* [What needs to be done]:
Report each line of the data that has "Midea" somewhere in it.

* [Material supplied]:
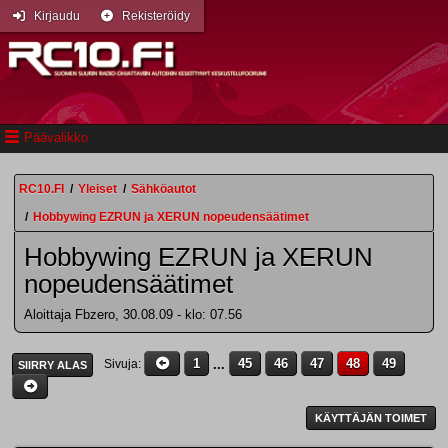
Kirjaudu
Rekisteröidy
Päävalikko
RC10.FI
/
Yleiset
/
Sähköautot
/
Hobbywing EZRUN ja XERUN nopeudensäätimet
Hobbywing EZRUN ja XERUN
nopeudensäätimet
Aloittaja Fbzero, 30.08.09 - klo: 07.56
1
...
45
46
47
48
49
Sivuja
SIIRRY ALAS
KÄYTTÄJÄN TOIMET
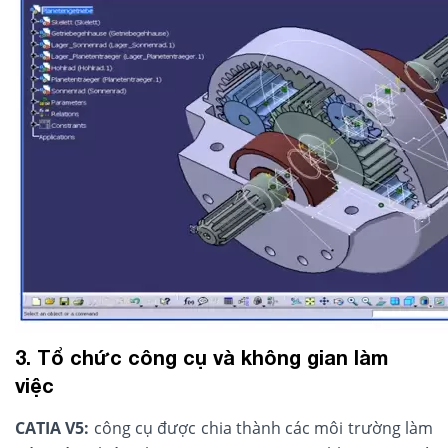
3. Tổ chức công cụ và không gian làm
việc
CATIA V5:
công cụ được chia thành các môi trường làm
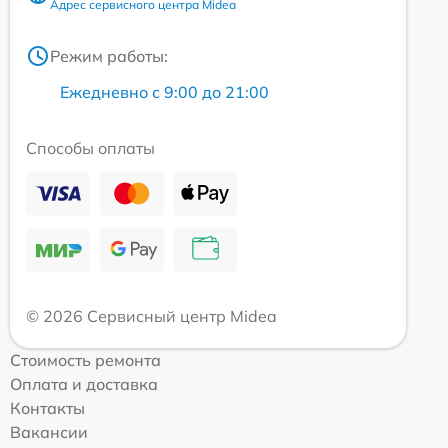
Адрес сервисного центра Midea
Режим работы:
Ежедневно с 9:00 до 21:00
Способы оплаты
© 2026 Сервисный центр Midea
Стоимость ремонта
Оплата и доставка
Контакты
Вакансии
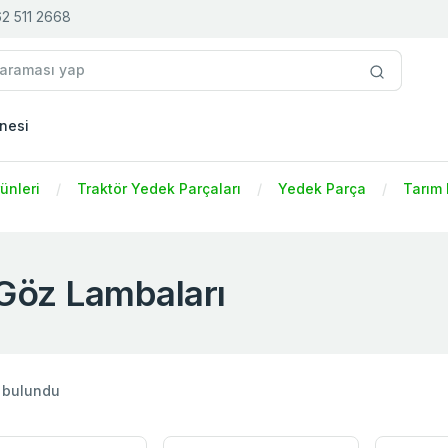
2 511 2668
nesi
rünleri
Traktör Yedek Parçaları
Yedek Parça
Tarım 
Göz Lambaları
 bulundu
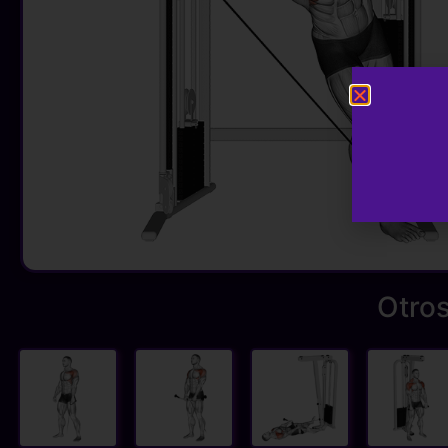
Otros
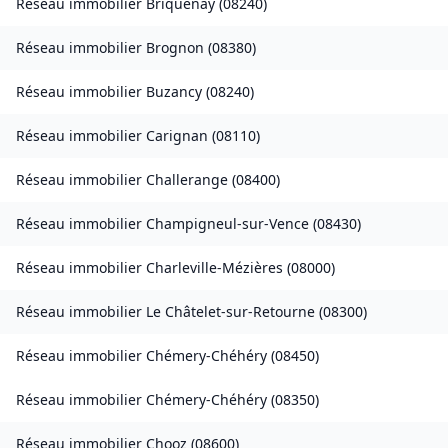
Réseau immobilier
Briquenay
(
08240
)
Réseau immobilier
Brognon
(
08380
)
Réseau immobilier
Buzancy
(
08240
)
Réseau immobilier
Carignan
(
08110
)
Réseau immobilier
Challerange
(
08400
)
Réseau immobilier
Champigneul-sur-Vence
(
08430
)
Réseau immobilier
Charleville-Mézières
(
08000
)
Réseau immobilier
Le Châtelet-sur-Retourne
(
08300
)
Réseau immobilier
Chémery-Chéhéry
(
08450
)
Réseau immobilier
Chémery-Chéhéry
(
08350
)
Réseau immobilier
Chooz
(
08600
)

* [Completed exercise]:
Адрес сервисного центра Midea
© 2026 Сервисный центр Midea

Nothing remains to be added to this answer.